Pick the group of 4 golfers with the least time together as your first group.
Continue to pick groups from your ordered list of possible groups such that no member of the next group picked is a member of any prior group picked
Halt when all golfers have a group, which will always happen before you run out of possible combinations.
By way of quick, not promised to compile example (I wrote it in the answer window directly):
Let's assume you have a method time(a,b)
where a
and b
are the golfer identities, and the result is how much time the two golfers have spent together.
Let's also that assume that we will use a TreeMap> to keep track of "weights" associated with groups, in a sorted manner.

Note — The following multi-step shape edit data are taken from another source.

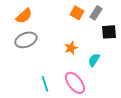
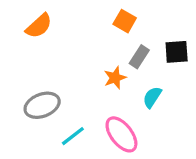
gray rectangle: (96, 13) -> (139, 57), moved
gray ellipse: (26, 40) -> (42, 105), moved
cyan line: (45, 84) -> (73, 136), turned 70

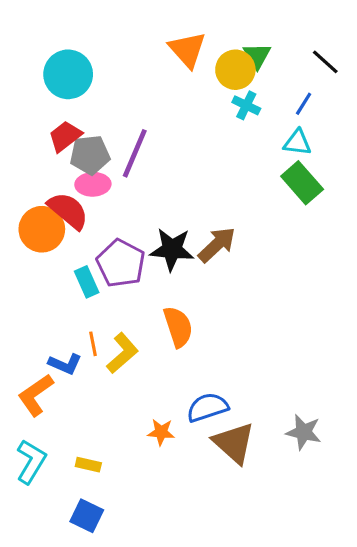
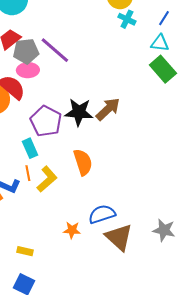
purple line: (135, 153) -> (55, 50), turned -72
cyan rectangle: (87, 282) -> (30, 148), moved

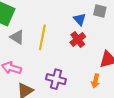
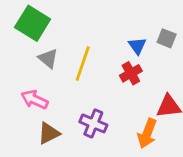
orange arrow: (95, 81) -> (147, 133), size x1.5

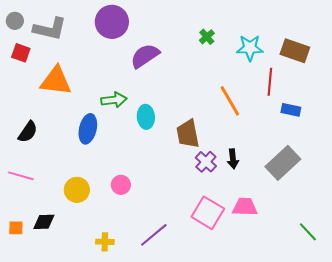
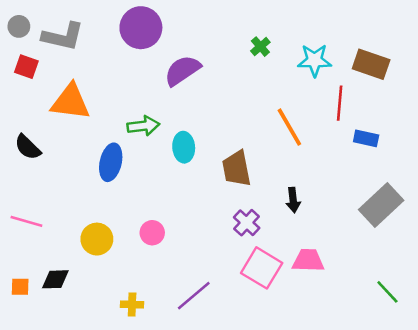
black semicircle: (28, 132) -> (28, 147), moved, turned 100
purple cross: (206, 162) -> (247, 223), moved
gray rectangle: (283, 163) -> (381, 205), moved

Now, let's construct the weights of our groups using the above assumptions:
TreeMap<Integer,Collection<Integer>> options = new TreeMap<Integer, Collection<Integer>>();
for(int i=0;i<17;++i) {
for(int j=i+1;j<18;++j) {
for(int k=j+1;k<19;++k) {
for(int l=k+1;l<20;++l) {
Integer timeTogether = time(i,j) + time(i,k) + time(i,l) + time(j,k) + time(j,l)+time(k,l);
Collection<Integer> group = new HashSet<Integer>();
group.add(i);
group.add(j);
group.add(k);
group.add(l);
options.put(timeTogether, group);
}
}
}
}
Collection<Integer> golferLeft = new HashSet<Integer>(); // to quickly determine if we should consider a group.
for(int a=0; a < maxGolfers, a++) {
golferLeft.add(a);
}
Collection<Collection<Integer>> finalPicks = new ArrayList<Collection<Integer>>();
do{
Map.Entry<Integer, Collection<Integer>> least = options.pollFirstEntry();
if (least != null && golferLeft.containsAll(least.getValue()) {
finalPicks.add(least.getValue());
golferLeft.removeAll(least.getValue());
}
}while (golferLeft.size() > 0 && least != null);
And at the end of the final loop, finalPicks
will have a number of collections, with each collection representing a play-group.
Obviously, you can tweak the weight function to get different results -- say you would rather be concerned with minimizing the time since members of the group played together. In that case, instead of using play time, sum up time since last game for each member of the group with some arbitrarily large but reasonable value to indicate if they have never played, and instead of finding the least group, find the largest. And so on.
I hope this has been a helpful primer!